> _What is needed_
When you reach the line that contains "ételmaradékokat és a környező utcák lakói a", please begin copying, and carry on exactly to the last line of the material, leaving out every picture.

######

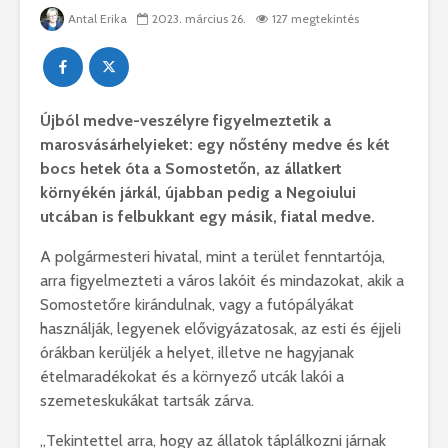
Antal Erika
2023. március 26.
127 megtekintés
Újból medve-veszélyre figyelmeztetik a
marosvásárhelyieket: egy nőstény medve és két
bocs hetek óta a Somostetőn, az állatkert
környékén járkál, újabban pedig a Negoiului
utcában is felbukkant egy másik, fiatal medve.
A polgármesteri hivatal, mint a terület fenntartója,
arra figyelmezteti a város lakóit és mindazokat, akik a
Somostetőre kirándulnak, vagy a futópályákat
használják, legyenek elővigyázatosak, az esti és éjjeli
órákban kerüljék a helyet, illetve ne hagyjanak
ételmaradékokat és a környező utcák lakói a
szemeteskukákat tartsák zárva.
„
Tekintettel arra, hogy az állatok táplálkozni járnak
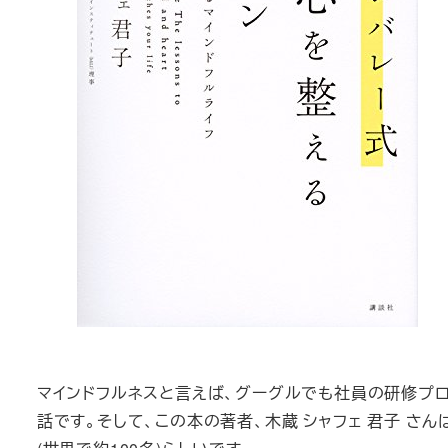
マインドフルネスと言えば、グーグルでも社員の研修プ
話です。そして、この本の著者、木蔵 シャフェ 君子 さん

######

> _Problem solution_
ételmaradékokat és a környező utcák lakói a
szemeteskukákat tartsák zárva.
„
Tekintettel arra, hogy az állatok táplálkozni járnak
マインドフルネスと言えば、グーグルでも社員の研修プ
話です。そして、この本の著者、木蔵 シャフェ 君子 さん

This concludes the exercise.